Scatter Diagrams (or Plots) are used to visually represent data for further analysis in correlation or regression. The diagram shows a pair of numerical data, one for each axis (horizontal and vertical with are xy respectively).
They explore associations between two variables and the "x" variable (input) is varied systematically and the "y" (output) is measured. The intention is to visually examine trends or patterns of the input (x) onto the response in the experiment.
The chart below would indicate a weak negative linear correlation. From here the Coefficient of Correlation can be determined as well as best fit line to describe the behavior of the data.
There are no assumptions of normality or sequence to use a Scatter Plot. Sequential plotting is required for a TimeSeries plot.
It is most useful when there is a lot of data in table and very difficult to tell if there is any type, and to what degree, of correlation.
As association of variables does not always imply cause. There could be other lurking variables effecting the measured "y" response.

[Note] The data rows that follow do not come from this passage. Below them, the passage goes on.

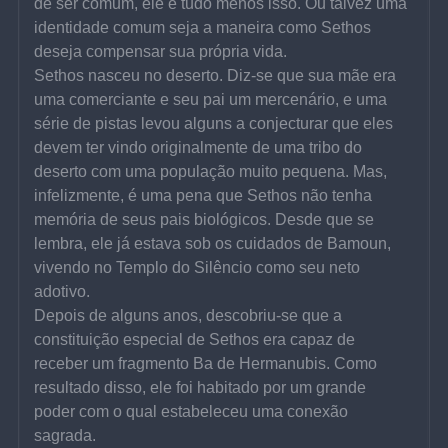
de ser comum, ele é tudo menos isso. Ou talvez uma 
identidade comum seja a maneira como Sethos 
deseja compensar sua própria vida.
Sethos nasceu no deserto. Diz-se que sua mãe era 
uma comerciante e seu pai um mercenário, e uma 
série de pistas levou alguns a conjecturar que eles 
devem ter vindo originalmente de uma tribo do 
deserto com uma população muito pequena. Mas, 
infelizmente, é uma pena que Sethos não tenha 
memória de seus pais biológicos. Desde que se 
lembra, ele já estava sob os cuidados de Bamoun, 
vivendo no Templo do Silêncio como seu neto 
adotivo.
Depois de alguns anos, descobriu-se que a 
constituição especial de Sethos era capaz de 
receber um fragmento Ba de Hermanubis. Como 
resultado disso, ele foi habitado por um grande 
poder com o qual estabeleceu uma conexão 
sagrada.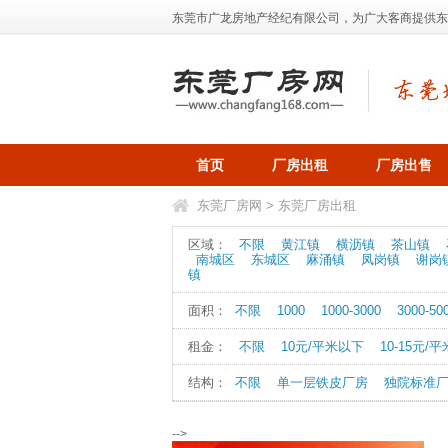
东莞市广龙房地产经纪有限公司，为广大客商提供东莞地
首页
厂房出租
厂房出售
东莞厂房网
>
东莞厂房出租
区域：
不限
黄江镇
横沥镇
茶山镇
南城区
东城区
麻涌镇
凤岗镇
谢岗
镇
面积：
不限
1000
1000-3000
3000-50
租金：
不限
10元/平米以下
10-15元/平
结构：
不限
单一层铁皮厂房
独院标准
-->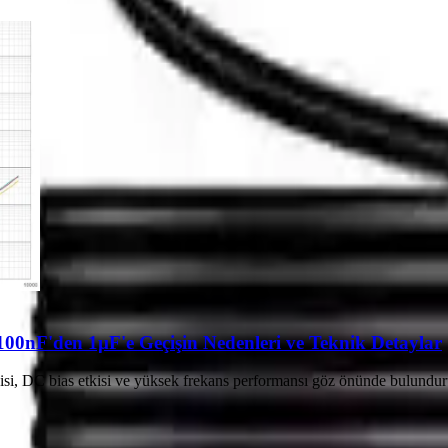
100nF'den 1µF'e Geçişin Nedenleri ve Teknik Detaylar
ojisi, DC bias etkisi ve yüksek frekans performansı göz önünde bulundu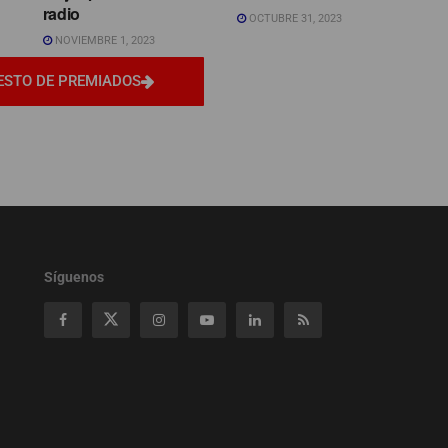
radio
OCTUBRE 31, 2023
NOVIEMBRE 1, 2023
ESTO DE PREMIADOS
Síguenos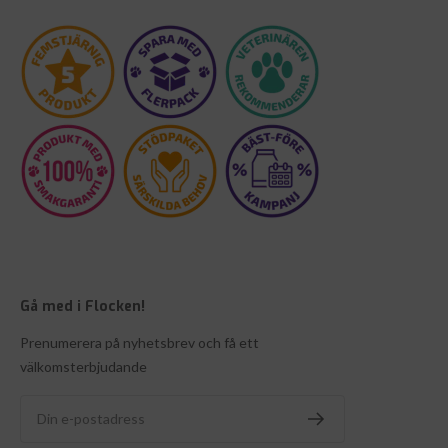
Gå med i Flocken!
Prenumerera på nyhetsbrev och få ett
välkomsterbjudande
Din e-postadress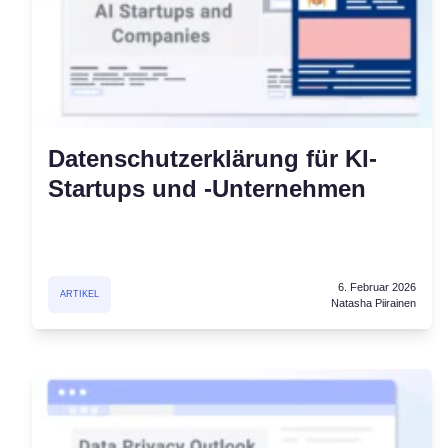
Consent‑Management‑Pl
All-in-One-Lösung für das
Einwilligungsmanagement
Cookie-Scanner
Scannen und klassifizieren Sie I
Datenschutzerklärung für KI-
Startups und -Unternehmen
6. Februar 2026
ARTIKEL
Natasha Piirainen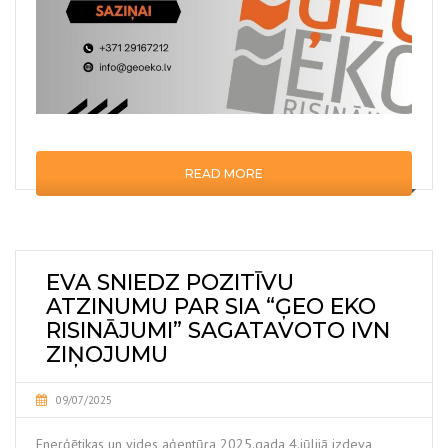
READ MORE
EVA SNIEDZ POZITĪVU
ATZINUMU PAR SIA “ĢEO EKO
RISINĀJUMI” SAGATAVOTO IVN
ZIŅOJUMU
09/07/2025
Enerģētikas un vides aģentūra 2025.gada 4.jūlijā izdeva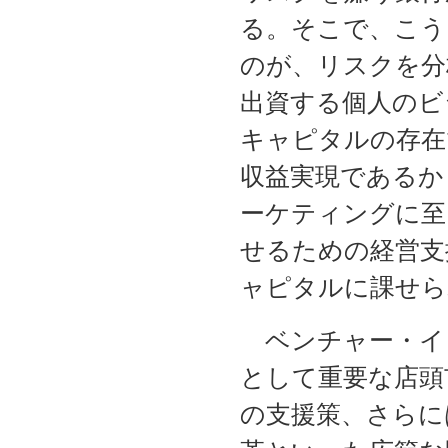
る。そこで、こう
のが、リスクを分
出資する個人のビ
キャピタルの存在
収益実現であるか
ーケティングに至
せるための経営支
ャピタルに課せら
ベンチャー・イ
として重要な店頭
の支援策、さらに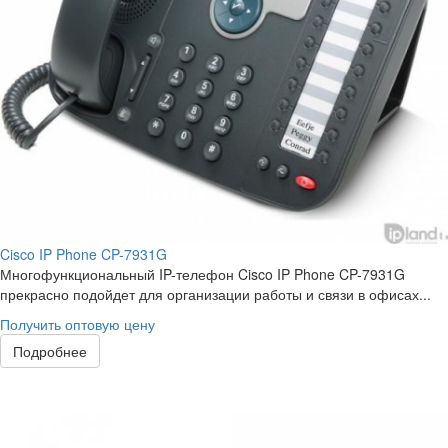
Cisco IP Phone CP-7931G
Многофункциональный IP-телефон Cisco IP Phone CP-7931G
прекрасно подойдет для организации работы и связи в офисах...
Получить оптовую цену
Подробнее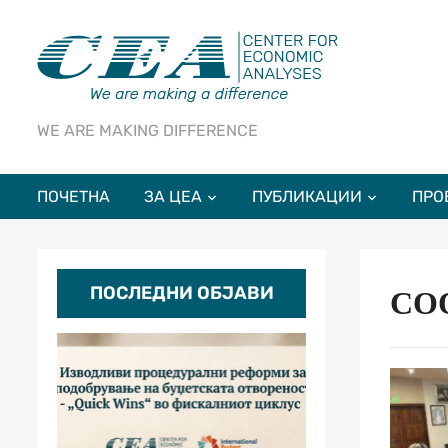
WE ARE MAKING DIFFERENCE
ПОЧЕТНА
ЗА ЦЕА
ПУБЛИКАЦИИ
ПРО
ПОСЛЕДНИ ОБЈАВИ
СО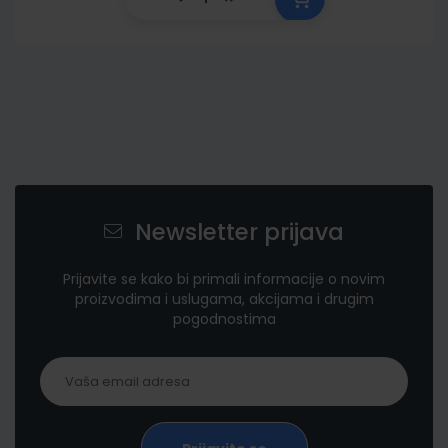
Newsletter prijava
Prijavite se kako bi primali informacije o novim
proizvodima i uslugama, akcijama i drugim
pogodnostima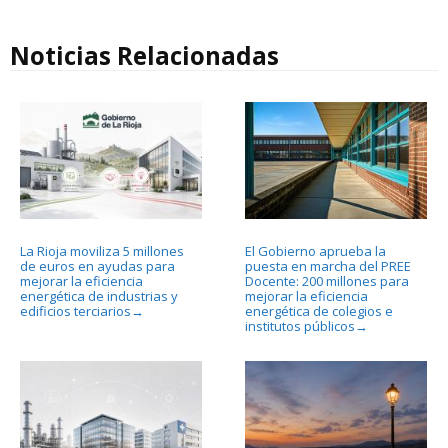
Noticias Relacionadas
La Rioja moviliza 5 millones
El Gobierno aprueba la
de euros en ayudas para
puesta en marcha del PREE
mejorar la eficiencia
Docente: 200 millones para
energética de industrias y
mejorar la eficiencia
edificios terciarios
energética de colegios e
→
institutos públicos
→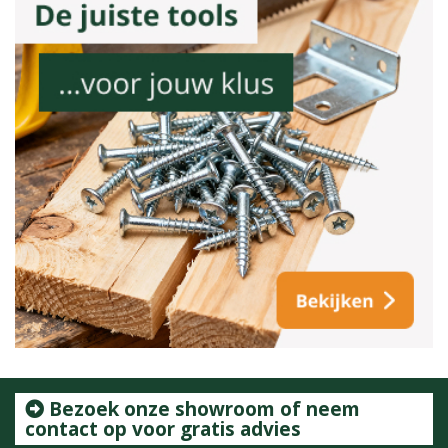
Bezoek onze showroom of neem
contact op voor gratis advies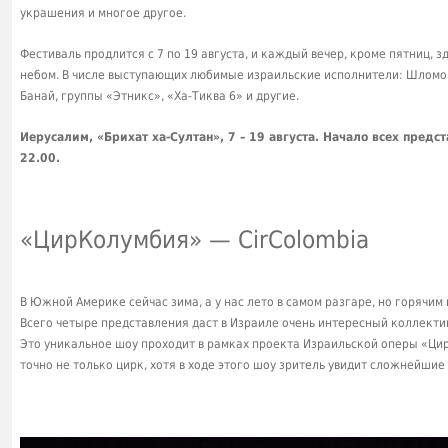
украшения и многое другое.
Фестиваль продлится с 7 по 19 августа, и каждый вечер, кроме пятниц, 
небом. В числе выступающих любимые израильские исполнители: Шломо Ш
Банай, группы «Этникс», «Ха-Тиква 6» и другие.
Иерусалим, «Брихат ха-Султан», 7 – 19 августа. Начало всех предст
22.00.
«ЦирКолумбия» — CirColombia
В Южной Америке сейчас зима, а у нас лето в самом разгаре, но горячи
Всего четыре представления даст в Израиле очень интересный коллекти
Это уникальное шоу проходит в рамках проекта Израильской оперы «Цирк
точно не только цирк, хотя в ходе этого шоу зритель увидит сложнейши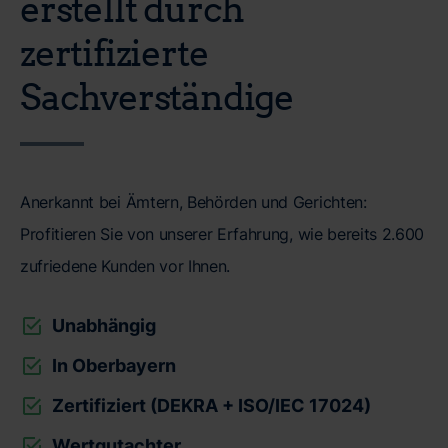
erstellt durch
zertifizierte
Sachverständige
Anerkannt bei Ämtern, Behörden und Gerichten:
Profitieren Sie von unserer Erfahrung, wie bereits 2.600
zufriedene Kunden vor Ihnen.
Unabhängig
In Oberbayern
Zertifiziert (DEKRA + ISO/IEC 17024)
Wertgutachter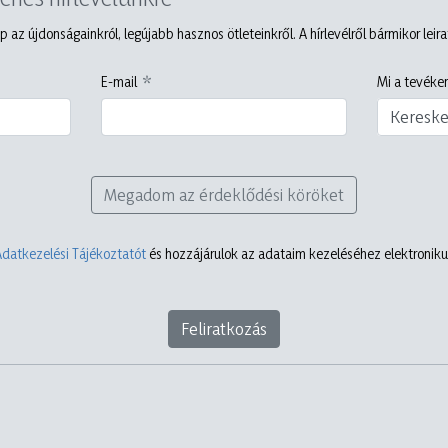
p az újdonságainkról, legújabb hasznos ötleteinkről. A hírlevélről bármikor leir
E-mail
Mi a tevéken
Keresk
Megadom az érdeklődési köröket
Adatkezelési Tájékoztatót
és hozzájárulok az adataim kezeléséhez elektronikus
Feliratkozás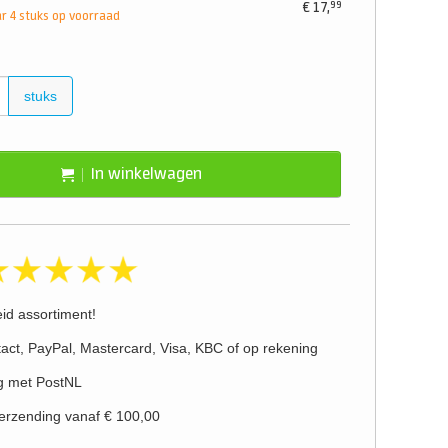
99
€
17,
 4 stuks op voorraad
stuks
In winkelwagen
eid assortiment!
act, PayPal, Mastercard, Visa, KBC of op rekening
g met PostNL
verzending vanaf € 100,00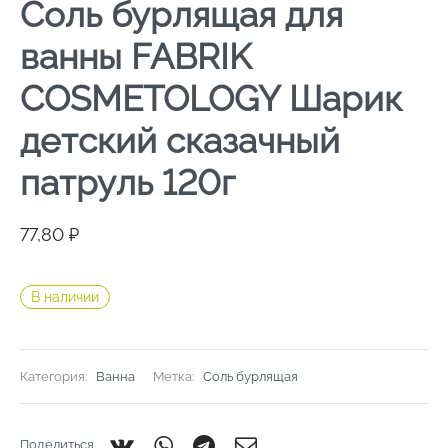
Соль бурлящая для
ванны FABRIK
COSMETOLOGY Шарик
детский сказачный
патруль 120г
77,80
₽
В наличии
Категория:
Ванна
Метка:
Соль бурлящая
Поделиться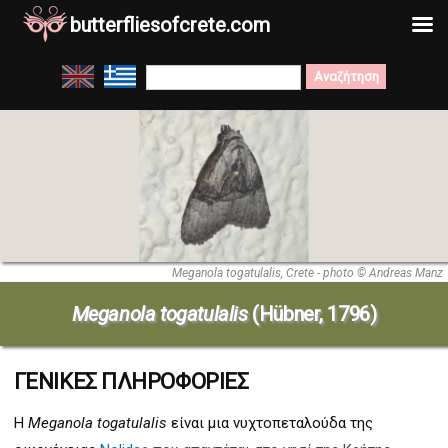
butterfliesofcrete.com
Μετάβαση
Search
στο
for:
περιεχόμενο
Meganola togatulalis, Crete - photo © Andreas Manz
Meganola togatulalis
(Hübner, 1796)
ΓΕΝΙΚΕΣ ΠΛΗΡΟΦΟΡΙΕΣ
Η
Meganola togatulalis
είναι μια νυχτοπεταλούδα της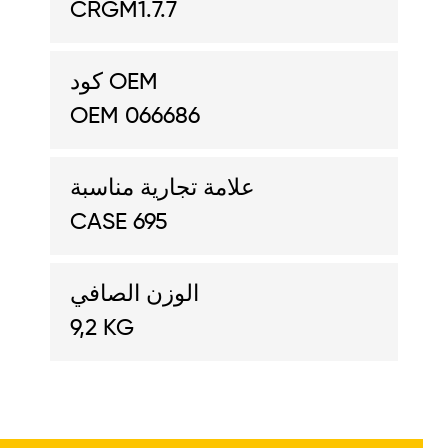
CRGM1.7.7
كود OEM
OEM 066686
علامة تجارية مناسبة
CASE 695
الوزن الصافي
9,2 KG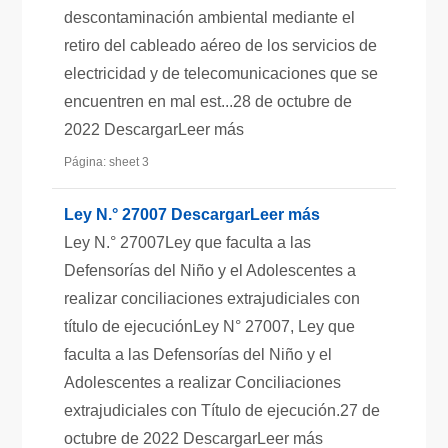
descontaminación ambiental mediante el
retiro del cableado aéreo de los servicios de
electricidad y de telecomunicaciones que se
encuentren en mal est...28 de octubre de
2022 DescargarLeer más
Página: sheet 3
Ley N.° 27007 DescargarLeer más
Ley N.° 27007Ley que faculta a las
Defensorías del Niño y el Adolescentes a
realizar conciliaciones extrajudiciales con
título de ejecuciónLey N° 27007, Ley que
faculta a las Defensorías del Niño y el
Adolescentes a realizar Conciliaciones
extrajudiciales con Título de ejecución.27 de
octubre de 2022 DescargarLeer más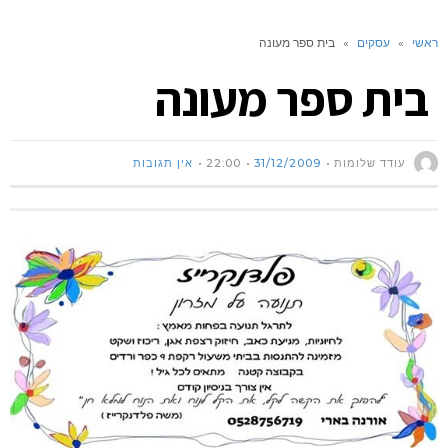
ראשי
»
עסקים
»
בית ספר מעונה
בית ספר מעונה
עודד שלומות
31/12/2009
22:00
אין תגובות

A scatter plot of the blue dots shown below makes it very obvious that there is strong positive linear correlation but it does not provide any value other than a visual indication.
A Scatter plot itself is limited in its use but is rather a starting point for further analysis of correlation and regression.
This is another one of the many visual tools (such as a Box Plot and Pareto Chart) that a Six Sigma project manager can use to help break down data into more meaningful terms.
Line charts are similar to Scatter Plots but contain lines connecting the data.
The chart above is an example of the value of the plot. Simply looking at a set of xy data on a sheet would be a challenge to see this relationship. There appears to be a strong nonlinear with a few outliers within the range of 0200 units.